The problem: The answer is a single number: the count of lines below in which the word "square" appears.

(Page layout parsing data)
***
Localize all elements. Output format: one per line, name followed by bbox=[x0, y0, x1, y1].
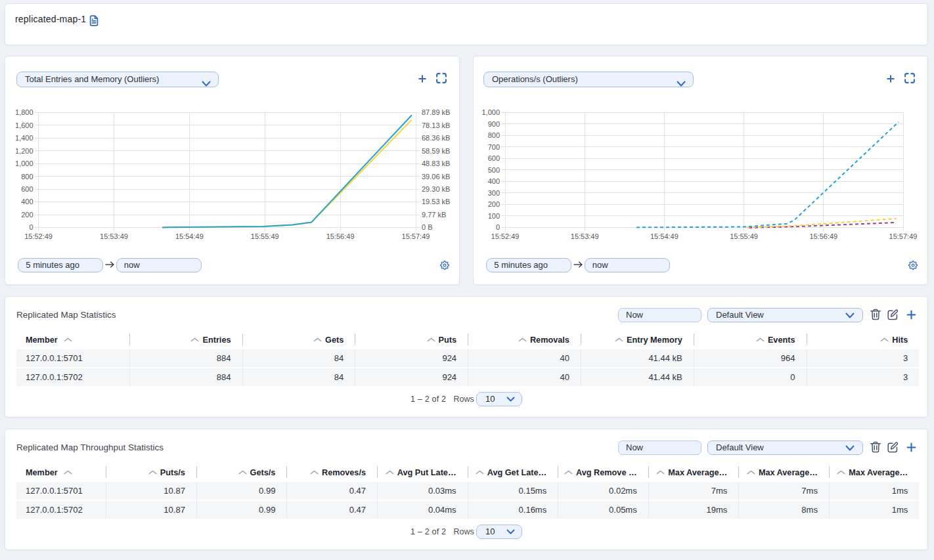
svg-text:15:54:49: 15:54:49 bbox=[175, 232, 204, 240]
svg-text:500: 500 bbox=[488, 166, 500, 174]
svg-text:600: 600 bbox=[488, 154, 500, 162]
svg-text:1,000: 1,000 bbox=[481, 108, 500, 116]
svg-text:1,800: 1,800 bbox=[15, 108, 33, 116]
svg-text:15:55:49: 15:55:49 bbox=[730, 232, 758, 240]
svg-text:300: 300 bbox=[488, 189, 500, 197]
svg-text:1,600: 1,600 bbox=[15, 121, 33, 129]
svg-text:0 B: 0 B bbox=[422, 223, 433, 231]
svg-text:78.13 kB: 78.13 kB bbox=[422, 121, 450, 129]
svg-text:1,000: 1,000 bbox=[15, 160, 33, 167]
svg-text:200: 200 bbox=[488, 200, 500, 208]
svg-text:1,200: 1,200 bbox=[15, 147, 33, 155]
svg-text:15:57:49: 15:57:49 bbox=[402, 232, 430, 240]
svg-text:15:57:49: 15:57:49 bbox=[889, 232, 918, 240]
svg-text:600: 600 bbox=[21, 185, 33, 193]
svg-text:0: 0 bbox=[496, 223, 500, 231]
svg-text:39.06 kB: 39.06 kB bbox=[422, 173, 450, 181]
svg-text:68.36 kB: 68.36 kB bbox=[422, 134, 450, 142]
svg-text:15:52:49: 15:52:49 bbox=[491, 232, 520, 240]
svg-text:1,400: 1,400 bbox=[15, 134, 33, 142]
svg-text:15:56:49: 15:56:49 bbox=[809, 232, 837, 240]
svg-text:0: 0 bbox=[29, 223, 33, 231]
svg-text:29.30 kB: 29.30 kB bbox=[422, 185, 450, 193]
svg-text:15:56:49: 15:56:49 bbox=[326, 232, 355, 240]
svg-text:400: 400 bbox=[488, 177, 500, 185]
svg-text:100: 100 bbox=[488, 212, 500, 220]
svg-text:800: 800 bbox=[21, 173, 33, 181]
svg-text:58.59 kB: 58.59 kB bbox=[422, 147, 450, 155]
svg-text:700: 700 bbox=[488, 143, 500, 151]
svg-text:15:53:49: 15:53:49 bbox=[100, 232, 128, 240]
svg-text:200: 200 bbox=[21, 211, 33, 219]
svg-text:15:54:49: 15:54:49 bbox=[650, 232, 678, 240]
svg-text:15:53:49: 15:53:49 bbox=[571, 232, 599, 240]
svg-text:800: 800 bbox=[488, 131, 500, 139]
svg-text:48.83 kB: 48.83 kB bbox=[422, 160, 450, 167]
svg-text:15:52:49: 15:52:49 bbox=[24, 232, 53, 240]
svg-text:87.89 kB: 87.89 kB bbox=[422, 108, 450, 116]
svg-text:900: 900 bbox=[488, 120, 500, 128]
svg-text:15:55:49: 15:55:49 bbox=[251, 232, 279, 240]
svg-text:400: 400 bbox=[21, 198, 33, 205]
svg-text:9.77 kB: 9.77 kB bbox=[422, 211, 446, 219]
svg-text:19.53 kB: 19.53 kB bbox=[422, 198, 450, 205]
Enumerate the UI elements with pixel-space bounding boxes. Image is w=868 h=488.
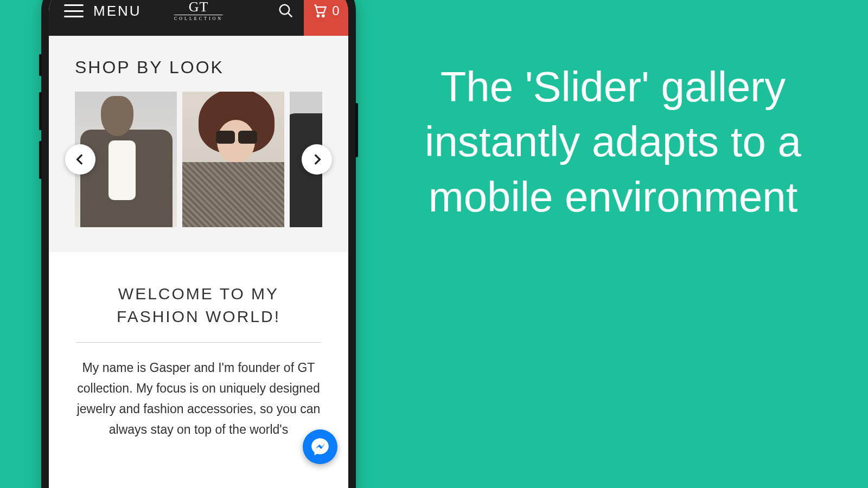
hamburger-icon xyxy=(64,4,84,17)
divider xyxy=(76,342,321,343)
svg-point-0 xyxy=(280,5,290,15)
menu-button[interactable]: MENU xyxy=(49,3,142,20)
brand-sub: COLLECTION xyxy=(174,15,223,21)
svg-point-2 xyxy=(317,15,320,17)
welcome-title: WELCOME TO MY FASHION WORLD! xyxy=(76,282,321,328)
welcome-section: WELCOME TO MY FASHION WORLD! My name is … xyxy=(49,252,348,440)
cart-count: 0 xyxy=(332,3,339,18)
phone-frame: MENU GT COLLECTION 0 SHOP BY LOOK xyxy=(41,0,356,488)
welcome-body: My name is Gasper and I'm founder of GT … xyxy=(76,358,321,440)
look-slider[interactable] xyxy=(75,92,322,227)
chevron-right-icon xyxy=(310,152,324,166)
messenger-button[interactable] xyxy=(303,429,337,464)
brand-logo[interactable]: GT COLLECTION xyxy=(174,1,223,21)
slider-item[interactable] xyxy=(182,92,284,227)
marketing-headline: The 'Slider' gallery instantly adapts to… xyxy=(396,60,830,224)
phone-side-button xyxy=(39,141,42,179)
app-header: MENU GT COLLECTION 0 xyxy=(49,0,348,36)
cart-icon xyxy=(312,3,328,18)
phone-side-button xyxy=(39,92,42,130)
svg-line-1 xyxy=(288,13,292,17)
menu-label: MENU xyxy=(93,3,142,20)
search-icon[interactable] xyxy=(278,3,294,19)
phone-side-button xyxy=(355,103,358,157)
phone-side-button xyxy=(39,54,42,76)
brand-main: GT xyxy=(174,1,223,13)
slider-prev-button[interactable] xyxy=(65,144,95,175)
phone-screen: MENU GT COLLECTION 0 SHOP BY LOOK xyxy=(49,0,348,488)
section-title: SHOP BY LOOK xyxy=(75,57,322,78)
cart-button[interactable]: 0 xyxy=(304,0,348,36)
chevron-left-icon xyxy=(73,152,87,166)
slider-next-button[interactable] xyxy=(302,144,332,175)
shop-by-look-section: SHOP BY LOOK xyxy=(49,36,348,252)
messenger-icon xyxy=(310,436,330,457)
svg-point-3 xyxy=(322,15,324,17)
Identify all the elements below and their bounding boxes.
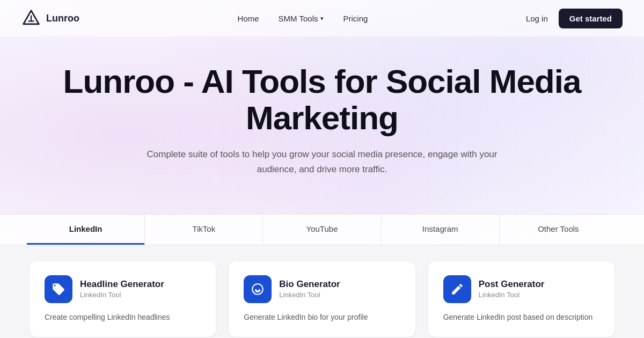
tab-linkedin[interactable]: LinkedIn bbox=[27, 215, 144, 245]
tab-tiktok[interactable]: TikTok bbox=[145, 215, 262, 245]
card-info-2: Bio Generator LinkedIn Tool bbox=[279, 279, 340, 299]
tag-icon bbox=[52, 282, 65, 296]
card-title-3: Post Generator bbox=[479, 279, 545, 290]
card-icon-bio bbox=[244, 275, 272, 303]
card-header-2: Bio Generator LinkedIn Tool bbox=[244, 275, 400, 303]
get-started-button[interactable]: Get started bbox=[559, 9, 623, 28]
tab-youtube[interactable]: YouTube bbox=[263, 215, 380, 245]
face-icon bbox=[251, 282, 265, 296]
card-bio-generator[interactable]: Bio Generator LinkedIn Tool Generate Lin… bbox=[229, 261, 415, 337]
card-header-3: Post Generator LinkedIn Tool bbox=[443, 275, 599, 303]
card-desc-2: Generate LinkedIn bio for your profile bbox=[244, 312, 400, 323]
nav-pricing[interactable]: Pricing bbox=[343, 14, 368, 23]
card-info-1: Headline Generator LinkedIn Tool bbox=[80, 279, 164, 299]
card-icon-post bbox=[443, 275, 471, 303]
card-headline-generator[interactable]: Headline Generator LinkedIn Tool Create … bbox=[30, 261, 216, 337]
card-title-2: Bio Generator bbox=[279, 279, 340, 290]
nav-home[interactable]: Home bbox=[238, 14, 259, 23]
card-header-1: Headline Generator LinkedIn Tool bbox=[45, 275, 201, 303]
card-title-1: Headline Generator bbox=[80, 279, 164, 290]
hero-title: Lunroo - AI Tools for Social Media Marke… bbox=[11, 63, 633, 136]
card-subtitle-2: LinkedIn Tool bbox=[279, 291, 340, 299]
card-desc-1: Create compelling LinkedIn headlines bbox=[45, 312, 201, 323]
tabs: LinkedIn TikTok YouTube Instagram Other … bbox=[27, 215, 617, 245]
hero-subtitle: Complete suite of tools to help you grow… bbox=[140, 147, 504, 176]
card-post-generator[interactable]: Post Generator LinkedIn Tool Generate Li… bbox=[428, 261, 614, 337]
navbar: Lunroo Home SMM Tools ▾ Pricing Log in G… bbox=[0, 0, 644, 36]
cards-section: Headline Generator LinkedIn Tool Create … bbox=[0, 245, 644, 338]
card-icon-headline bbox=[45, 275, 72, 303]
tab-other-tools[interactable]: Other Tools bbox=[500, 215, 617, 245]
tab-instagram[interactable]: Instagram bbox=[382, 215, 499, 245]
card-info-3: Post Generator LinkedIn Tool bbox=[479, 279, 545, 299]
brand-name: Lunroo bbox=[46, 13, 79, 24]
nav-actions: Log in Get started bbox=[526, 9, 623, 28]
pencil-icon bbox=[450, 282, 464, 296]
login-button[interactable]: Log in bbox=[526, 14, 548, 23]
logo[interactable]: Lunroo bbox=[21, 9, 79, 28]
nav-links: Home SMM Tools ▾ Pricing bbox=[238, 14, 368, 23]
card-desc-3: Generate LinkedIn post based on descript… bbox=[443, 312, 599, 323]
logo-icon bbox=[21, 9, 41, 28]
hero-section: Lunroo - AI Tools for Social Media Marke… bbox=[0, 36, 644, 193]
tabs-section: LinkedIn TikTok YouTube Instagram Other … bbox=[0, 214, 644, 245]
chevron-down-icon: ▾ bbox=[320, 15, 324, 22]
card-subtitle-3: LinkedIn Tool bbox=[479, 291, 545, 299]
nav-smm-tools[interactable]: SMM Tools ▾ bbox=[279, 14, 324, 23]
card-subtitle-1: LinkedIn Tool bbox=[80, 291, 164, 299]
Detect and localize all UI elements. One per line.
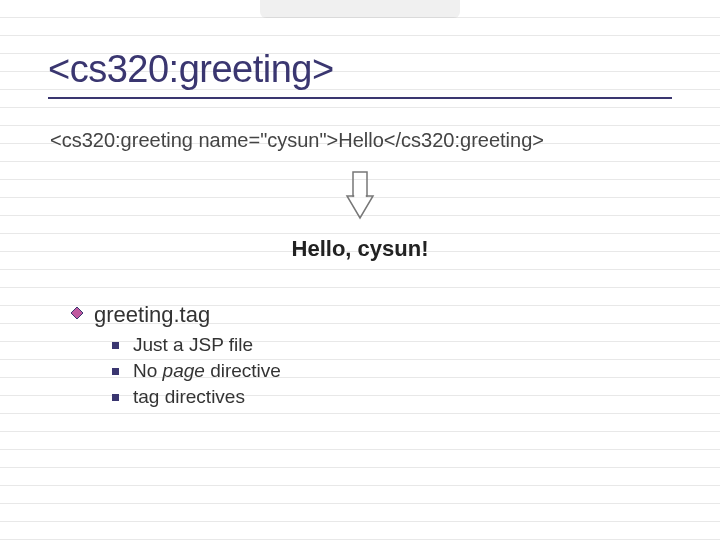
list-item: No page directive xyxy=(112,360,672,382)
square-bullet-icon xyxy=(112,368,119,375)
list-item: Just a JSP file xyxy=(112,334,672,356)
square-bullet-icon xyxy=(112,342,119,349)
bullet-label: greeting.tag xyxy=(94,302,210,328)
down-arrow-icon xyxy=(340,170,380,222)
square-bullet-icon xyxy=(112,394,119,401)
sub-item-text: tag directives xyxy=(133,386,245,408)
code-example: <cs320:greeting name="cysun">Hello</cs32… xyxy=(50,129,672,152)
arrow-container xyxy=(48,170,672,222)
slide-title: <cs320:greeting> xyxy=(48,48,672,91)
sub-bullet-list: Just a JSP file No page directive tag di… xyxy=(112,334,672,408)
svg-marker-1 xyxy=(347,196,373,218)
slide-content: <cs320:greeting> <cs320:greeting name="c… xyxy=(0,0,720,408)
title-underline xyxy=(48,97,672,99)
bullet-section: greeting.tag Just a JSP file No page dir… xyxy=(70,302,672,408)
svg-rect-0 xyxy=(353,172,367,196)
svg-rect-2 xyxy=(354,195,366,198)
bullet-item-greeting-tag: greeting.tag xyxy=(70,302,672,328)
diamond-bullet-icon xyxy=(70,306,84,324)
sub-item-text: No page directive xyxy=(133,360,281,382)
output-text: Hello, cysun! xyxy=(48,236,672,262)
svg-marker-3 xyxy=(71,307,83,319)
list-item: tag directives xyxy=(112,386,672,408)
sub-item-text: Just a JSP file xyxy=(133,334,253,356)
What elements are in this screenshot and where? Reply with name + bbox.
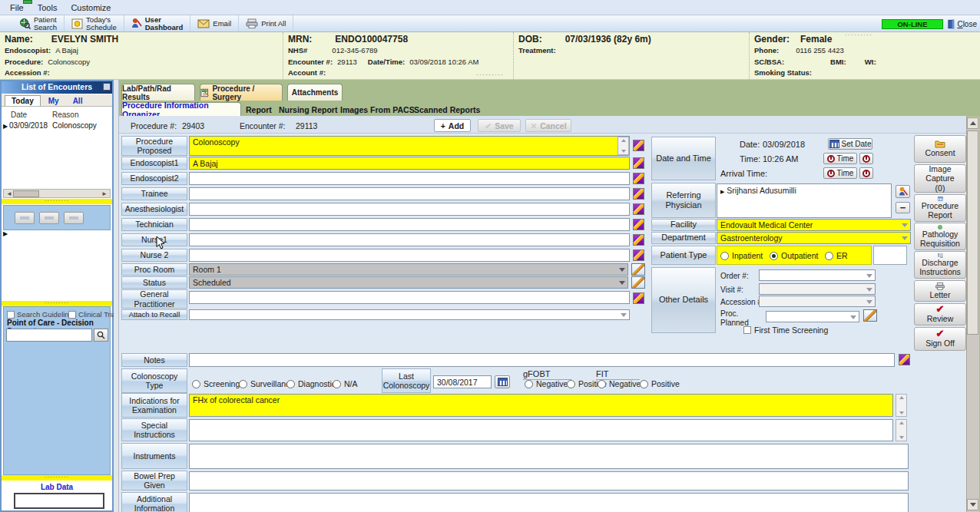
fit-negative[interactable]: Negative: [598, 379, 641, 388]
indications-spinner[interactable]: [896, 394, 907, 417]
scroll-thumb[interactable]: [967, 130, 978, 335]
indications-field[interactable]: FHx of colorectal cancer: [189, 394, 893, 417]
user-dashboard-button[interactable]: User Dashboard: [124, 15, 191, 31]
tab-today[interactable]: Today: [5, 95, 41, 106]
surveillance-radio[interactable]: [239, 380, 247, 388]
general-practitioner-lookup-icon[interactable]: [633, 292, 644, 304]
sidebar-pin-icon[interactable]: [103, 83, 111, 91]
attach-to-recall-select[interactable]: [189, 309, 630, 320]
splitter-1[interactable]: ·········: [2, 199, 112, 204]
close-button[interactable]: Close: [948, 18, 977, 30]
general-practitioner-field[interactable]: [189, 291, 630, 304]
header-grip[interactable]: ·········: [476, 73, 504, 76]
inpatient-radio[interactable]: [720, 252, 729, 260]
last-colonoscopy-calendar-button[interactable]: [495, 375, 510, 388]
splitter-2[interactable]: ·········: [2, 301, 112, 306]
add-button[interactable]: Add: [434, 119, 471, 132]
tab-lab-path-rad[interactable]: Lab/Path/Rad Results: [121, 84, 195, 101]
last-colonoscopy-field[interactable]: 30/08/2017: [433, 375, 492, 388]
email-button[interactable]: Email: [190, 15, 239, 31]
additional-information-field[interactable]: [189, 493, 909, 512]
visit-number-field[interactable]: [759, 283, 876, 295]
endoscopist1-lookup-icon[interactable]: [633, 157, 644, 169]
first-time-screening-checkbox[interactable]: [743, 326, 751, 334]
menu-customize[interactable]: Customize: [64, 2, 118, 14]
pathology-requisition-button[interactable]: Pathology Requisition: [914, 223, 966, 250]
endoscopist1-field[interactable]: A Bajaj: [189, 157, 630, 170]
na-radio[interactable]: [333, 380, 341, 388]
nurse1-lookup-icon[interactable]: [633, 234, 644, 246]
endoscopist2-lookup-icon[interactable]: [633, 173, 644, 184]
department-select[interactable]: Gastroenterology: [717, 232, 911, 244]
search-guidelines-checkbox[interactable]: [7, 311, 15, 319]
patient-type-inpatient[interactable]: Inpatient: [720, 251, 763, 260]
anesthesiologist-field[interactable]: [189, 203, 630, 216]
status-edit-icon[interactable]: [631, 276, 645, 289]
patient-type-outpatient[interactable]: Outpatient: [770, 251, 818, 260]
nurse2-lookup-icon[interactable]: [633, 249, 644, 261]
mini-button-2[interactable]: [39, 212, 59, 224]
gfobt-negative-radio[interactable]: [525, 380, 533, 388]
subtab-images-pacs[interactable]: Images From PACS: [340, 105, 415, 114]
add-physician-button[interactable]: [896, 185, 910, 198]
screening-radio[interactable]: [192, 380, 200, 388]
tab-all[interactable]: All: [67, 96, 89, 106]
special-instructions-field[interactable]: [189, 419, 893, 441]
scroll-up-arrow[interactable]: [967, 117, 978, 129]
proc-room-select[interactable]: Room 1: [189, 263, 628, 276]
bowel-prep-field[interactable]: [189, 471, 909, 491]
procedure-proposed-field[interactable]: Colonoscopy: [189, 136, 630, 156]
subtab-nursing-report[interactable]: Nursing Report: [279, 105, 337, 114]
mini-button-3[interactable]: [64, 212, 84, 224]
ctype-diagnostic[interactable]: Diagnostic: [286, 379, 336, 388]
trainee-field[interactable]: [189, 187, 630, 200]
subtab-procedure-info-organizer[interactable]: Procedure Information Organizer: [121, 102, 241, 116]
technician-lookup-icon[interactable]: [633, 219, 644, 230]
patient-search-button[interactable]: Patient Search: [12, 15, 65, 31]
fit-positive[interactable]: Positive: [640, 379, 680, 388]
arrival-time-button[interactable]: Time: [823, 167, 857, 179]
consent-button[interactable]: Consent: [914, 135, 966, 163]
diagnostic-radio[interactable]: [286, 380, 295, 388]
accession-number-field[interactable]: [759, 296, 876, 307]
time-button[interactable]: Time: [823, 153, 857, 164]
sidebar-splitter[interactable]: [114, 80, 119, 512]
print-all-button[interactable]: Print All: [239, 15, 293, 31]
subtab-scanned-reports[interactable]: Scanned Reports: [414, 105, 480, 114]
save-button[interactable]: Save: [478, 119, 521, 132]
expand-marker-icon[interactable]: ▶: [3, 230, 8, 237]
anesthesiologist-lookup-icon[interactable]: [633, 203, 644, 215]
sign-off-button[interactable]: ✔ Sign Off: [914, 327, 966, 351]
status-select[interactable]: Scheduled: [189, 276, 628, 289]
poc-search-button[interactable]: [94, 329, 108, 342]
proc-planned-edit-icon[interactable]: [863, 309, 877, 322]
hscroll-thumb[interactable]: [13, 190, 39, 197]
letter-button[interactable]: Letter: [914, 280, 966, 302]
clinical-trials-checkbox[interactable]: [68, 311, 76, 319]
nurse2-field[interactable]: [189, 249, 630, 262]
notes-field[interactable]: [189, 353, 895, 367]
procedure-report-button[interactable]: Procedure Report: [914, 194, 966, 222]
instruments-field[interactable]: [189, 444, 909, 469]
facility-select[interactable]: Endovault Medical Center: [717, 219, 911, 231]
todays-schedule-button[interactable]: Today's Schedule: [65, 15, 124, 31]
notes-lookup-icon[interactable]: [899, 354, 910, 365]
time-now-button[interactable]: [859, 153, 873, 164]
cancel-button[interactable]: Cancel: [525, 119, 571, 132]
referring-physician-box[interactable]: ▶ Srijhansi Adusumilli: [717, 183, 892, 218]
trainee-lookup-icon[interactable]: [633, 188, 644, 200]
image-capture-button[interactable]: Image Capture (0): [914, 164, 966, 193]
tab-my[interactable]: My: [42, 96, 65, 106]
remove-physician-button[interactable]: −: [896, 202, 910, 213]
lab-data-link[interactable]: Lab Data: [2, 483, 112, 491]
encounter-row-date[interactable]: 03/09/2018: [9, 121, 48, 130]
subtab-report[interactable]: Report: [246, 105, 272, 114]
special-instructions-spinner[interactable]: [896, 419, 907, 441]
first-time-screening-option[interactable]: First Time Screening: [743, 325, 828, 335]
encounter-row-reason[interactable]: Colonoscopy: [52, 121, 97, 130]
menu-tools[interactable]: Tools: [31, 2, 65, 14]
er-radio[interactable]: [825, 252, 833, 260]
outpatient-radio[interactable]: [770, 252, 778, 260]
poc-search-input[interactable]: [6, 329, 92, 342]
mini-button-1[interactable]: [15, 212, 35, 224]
***
Answer area: 3